Omit every picture. Return all other data as it stands.

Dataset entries
════════════════════

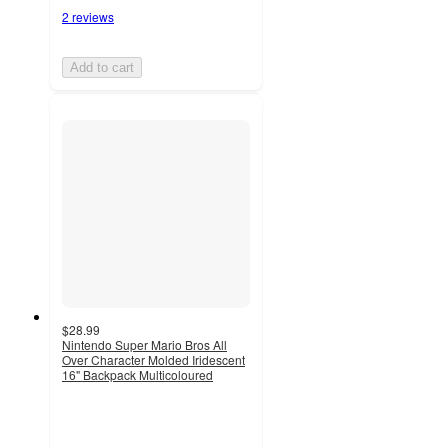
2 reviews
Add to cart
$28.99
Nintendo Super Mario Bros All
Over Character Molded Iridescent
16" Backpack Multicoloured
4
out
of
5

════════════════════

Answer to the exercise
2 reviews
Add to cart
$28.99
Nintendo Super Mario Bros All
Over Character Molded Iridescent
16" Backpack Multicoloured
4
out
of
5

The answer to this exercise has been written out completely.